§ **LISTED RECORDS**
● ● ● ● ●

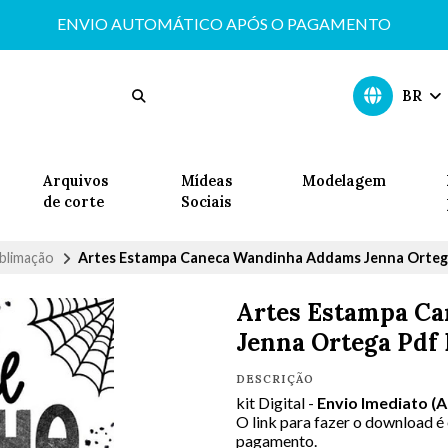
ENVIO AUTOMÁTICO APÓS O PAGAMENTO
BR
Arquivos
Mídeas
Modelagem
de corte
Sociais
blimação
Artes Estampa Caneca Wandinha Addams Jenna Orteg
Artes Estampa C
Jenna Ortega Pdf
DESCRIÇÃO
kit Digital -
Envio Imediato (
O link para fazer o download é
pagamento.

● ● ● ● ●

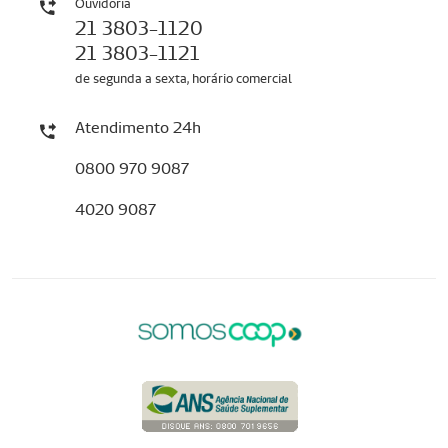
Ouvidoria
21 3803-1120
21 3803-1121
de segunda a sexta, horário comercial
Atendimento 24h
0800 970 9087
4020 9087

● ● ● ● ●

§ **WHAT IS REQUIRED**
Your answer should be each line of the data that contains the word "Jenna", copied as it stands.

§ **COMPLETED TASK**
Artes Estampa Caneca Wandinha Addams Jenna Orteg
Jenna Ortega Pdf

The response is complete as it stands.